SFT Memorizes, RL Generalizes: A Comparative Study of Foundation Model Post-training
Tianzhe Chu, Yuexiang Zhai, Jihan Yang, Shengbang Tong, Saining Xie, Dale Schuurmans, Quoc V. Le, Sergey Levine, Yi Ma
2025-01-29

Summary
This paper talks about how two different ways of training AI models, called Supervised Fine-Tuning (SFT) and Reinforcement Learning (RL), affect how well these models can learn and apply new information. The researchers tested these methods using a card game and a navigation task to see which one helps AI better understand and use new rules or situations.
What's the problem?
AI models are getting really good at specific tasks, but they often struggle when faced with new situations that are different from what they were trained on.
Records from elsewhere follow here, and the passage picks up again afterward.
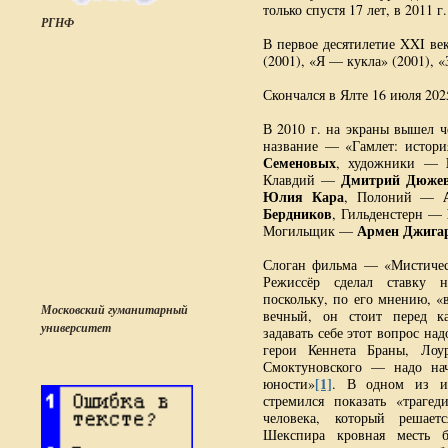
только спустя 17 лет, в 2011 г.
РГНФ
В первое десятилетие XXI в
(2001), «Я — кукла» (2001), «
Скончался в Ялте 16 июля 2025
В 2010 г. на экраны вышел 
название — «Гамлет: истори
Семеновых
, художники —
Дмитрий Дюже
Клавдий —
Юлия Кара
, Полоний —
Бердников
, Гильденстерн —
Армен Джига
Могильщик —
Слоган фильма — «Мистичес
Режиссёр сделал ставку н
поскольку, по его мнению, 
Московский гуманитарный
вечный, он стоит перед 
университет
задавать себе этот вопрос над
герои Кеннета Браны, Лоу
Смоктуновского — надо нач
[1]
юности»
. В одном из и
стремился показать «трагед
человека, который решае
Шекспира кровная месть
Researchers weren't sure which training method, SFT or RL, was better at helping AI adapt to these new situations. They wanted to find out if one method just made the AI memorize information, while the other helped it truly understand and apply what it learned.
What's the solution?
The researchers created two test scenarios: a card game called GeneralPoints that tests math skills, and a navigation task called V-IRL. They trained AI models using both SFT and RL methods, then changed the rules or environment to see how well the models could adapt. They found that RL-trained models were much better at figuring out new situations, both in the card game and the navigation task. SFT-trained models, however, tended to just remember the exact situations they were trained on and struggled with changes.
Why it matters?
This research matters because it helps us create smarter, more flexible AI systems. If we use RL methods, we might be able to build AI that can handle real-world problems better, even when faced with new situations it hasn't seen before. This could lead to more useful AI in areas like self-driving cars, robots, or virtual assistants that can adapt to different user needs. However, the study also shows that SFT is still important as a first step before using RL, which could help developers create more effective training processes for AI models.
Abstract
Supervised fine-tuning (SFT) and reinforcement learning (RL) are widely used post-training techniques for foundation models. However, their roles in enhancing model generalization capabilities remain unclear. This paper studies the difference between SFT and RL on generalization and memorization, focusing on text-based rule variants and visual variants. We introduce GeneralPoints, an arithmetic reasoning card game, and adopt V-IRL, a real-world navigation environment, to assess how models trained with SFT and RL generalize to unseen variants in both textual and visual domains. We show that RL, especially when trained with an outcome-based reward, generalizes across both rule-based textual and visual variants. SFT, in contrast, tends to memorize training data and struggles to generalize out-of-distribution scenarios. Further analysis reveals that RL improves the model's underlying visual recognition capabilities, contributing to its enhanced generalization in the visual domain. Despite RL's superior generalization, we show that SFT remains essential for effective RL training; SFT stabilizes the model's output format, enabling subsequent RL to achieve its performance gains. These findings demonstrates the capability of RL for acquiring generalizable knowledge in complex, multi-modal tasks.